Get stem of a word

Syntax

s.stem([flags] [from] [wordlen])

 

Parameters

s - str variable containing the word or words. Unless flag 1 used, it should contain single word, or it can contain multiple words and the word is specified using from and wordlen.

flags:

1 Replace all words. The function breaks words assuming that word characters are a-z, A-Z, 0-9, _.
2 When used with flag 1, replace all nonword characters to spaces.

from - word offset in s. Default: 0 (from the beginng of s).

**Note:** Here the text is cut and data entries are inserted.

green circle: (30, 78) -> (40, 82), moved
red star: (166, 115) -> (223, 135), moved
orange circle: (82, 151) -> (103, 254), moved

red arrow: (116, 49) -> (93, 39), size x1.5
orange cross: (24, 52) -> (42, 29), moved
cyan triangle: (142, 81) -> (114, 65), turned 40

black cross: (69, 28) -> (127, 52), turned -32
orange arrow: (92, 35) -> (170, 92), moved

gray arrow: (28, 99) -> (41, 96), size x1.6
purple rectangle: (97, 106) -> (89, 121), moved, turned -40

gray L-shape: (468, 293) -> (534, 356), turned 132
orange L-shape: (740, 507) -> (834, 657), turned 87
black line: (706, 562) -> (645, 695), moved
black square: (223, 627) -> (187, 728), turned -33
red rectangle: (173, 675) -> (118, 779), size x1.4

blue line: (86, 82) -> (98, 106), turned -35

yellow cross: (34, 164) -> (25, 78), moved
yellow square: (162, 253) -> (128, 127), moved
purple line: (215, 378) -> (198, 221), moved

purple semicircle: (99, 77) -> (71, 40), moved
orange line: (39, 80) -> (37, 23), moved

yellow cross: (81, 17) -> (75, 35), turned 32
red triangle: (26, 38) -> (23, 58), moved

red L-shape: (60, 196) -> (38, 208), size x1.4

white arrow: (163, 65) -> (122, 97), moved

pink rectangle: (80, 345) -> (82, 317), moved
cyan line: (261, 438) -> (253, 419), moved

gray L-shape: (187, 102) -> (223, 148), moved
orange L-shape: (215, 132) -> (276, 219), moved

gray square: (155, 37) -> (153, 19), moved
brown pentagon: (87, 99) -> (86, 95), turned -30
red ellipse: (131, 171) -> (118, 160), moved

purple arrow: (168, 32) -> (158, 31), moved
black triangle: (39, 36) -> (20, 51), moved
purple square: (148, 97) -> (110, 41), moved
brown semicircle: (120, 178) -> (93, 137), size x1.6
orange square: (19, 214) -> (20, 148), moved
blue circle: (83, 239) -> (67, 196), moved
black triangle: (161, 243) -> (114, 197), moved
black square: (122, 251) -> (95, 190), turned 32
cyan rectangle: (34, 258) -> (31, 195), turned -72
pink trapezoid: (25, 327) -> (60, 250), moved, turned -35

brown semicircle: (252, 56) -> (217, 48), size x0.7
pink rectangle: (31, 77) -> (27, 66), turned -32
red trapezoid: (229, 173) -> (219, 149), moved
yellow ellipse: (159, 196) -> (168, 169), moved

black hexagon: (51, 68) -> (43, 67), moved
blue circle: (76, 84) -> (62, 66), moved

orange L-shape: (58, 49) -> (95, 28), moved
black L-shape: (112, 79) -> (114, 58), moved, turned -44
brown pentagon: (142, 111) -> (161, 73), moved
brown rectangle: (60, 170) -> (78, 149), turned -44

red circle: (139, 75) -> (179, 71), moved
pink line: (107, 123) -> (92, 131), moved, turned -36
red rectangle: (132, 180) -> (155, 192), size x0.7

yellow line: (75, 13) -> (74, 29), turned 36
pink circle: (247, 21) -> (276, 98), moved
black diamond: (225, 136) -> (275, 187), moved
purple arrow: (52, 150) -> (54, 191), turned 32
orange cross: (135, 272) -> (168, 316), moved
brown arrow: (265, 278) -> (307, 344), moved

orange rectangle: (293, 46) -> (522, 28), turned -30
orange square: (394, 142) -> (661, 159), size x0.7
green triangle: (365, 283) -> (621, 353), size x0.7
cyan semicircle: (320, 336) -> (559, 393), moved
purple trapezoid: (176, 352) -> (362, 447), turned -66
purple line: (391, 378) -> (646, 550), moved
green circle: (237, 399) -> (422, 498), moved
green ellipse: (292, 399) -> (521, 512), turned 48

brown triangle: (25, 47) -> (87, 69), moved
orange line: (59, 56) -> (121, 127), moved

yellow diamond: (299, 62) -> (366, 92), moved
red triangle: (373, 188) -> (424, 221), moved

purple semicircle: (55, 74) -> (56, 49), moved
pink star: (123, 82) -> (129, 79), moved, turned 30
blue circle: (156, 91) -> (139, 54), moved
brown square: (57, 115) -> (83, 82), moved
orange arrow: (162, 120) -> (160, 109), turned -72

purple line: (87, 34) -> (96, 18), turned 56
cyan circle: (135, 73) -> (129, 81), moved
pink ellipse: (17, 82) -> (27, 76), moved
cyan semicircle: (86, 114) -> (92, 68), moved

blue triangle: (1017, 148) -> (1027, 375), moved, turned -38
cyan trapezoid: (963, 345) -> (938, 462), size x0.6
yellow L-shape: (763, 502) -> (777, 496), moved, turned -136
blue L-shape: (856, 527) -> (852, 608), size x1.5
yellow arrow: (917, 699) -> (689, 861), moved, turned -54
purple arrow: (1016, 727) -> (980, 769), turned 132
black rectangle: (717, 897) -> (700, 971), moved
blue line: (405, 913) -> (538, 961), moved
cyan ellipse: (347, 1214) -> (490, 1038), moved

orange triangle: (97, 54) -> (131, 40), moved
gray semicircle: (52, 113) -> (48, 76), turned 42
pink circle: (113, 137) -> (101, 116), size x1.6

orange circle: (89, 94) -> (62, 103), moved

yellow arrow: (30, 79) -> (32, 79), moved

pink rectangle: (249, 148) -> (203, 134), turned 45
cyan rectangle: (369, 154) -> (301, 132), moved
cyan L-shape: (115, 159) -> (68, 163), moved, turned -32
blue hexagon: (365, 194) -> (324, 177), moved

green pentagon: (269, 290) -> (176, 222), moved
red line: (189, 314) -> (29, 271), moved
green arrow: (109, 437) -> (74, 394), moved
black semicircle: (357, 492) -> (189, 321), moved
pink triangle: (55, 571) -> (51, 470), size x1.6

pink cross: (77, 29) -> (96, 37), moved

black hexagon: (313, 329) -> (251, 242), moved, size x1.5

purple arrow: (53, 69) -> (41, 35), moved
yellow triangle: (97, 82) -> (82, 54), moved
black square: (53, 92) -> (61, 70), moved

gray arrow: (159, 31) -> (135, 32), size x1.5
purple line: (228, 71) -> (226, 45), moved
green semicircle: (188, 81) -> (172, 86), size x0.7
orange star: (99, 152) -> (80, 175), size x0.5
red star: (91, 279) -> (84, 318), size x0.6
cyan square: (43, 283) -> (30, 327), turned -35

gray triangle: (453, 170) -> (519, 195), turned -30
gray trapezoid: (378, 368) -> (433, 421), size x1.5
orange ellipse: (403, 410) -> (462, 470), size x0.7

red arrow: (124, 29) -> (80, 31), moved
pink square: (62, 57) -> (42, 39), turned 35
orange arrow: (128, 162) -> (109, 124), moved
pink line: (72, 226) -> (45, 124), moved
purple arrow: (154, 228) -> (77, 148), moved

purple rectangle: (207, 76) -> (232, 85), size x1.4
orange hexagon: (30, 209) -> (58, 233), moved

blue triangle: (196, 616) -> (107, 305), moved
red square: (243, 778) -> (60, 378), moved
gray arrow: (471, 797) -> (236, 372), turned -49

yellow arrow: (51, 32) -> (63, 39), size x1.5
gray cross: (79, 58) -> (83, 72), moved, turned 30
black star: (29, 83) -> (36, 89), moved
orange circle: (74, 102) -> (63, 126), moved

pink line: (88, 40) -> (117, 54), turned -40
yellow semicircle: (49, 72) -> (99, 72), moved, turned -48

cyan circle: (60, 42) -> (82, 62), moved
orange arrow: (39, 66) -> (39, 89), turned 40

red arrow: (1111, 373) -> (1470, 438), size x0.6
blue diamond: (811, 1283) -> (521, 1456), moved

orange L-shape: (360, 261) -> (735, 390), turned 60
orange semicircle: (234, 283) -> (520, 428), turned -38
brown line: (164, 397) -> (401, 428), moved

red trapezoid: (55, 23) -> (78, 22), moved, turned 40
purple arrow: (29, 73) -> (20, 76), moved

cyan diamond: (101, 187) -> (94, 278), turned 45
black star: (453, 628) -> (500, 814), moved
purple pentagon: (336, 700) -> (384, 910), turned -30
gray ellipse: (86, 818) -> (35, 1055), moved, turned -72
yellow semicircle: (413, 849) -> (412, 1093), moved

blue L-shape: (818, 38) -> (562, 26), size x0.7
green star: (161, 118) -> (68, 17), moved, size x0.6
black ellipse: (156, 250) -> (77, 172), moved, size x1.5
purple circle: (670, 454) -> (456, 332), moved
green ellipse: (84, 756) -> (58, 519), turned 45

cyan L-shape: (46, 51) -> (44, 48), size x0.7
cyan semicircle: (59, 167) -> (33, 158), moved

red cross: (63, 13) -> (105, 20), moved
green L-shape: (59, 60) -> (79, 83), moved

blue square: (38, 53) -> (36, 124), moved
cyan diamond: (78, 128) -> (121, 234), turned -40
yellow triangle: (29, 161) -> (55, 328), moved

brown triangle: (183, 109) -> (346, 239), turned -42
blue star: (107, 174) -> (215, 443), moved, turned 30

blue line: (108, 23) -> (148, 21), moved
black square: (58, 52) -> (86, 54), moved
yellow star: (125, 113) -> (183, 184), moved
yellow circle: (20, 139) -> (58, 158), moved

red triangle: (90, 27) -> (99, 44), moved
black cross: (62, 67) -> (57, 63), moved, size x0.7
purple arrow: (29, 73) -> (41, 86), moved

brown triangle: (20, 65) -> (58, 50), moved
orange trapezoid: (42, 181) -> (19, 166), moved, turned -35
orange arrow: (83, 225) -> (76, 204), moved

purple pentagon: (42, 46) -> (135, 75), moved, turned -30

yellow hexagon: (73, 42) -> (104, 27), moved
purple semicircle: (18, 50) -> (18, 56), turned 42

wordlen - word length. Default: -1 (until the end of s).

 

Remarks

Removes suffix from a word. For example, "worked", "working" and similar word forms are replaced to "work". Supports only English.

 

Added in QM 2.2.1.

 

The function is not to get exact root. It is to get common word form for searching. The result may be shorter, or not exactly match an existing word. For example, "happy" and "happiness" are replaced to "happi". The function usually does not change parts of speech, e.g. "worker" (noun) to "work" (verb). The function is not perfect. For example, it does not replace "found" to "find". It also does not remove prefixes.

 

When using from and wordlen, if the word is not at the end, the function replaces the suffix to space characters. If there was 0 (null) character at the end of the word (for example, after tok), instead replaces the suffix to 0 characters.

 

The function also makes the word lowercase, regardless of whether there was a suffix.

 

Stemming usually is used to find words that may be in any form, for example "work", "works", "worked", "working". For example, Google uses it.

 

Examples

str s="working"
s.stem
out s ;;"work"

s="THEY WORKED WELL"
s.stem(0 5 6)
out s ;;"THEY work   WELL"

str s="it worked well"
str s2="works"
s.stem(1|2)
s2.stem
int i=findw(s s2)
out i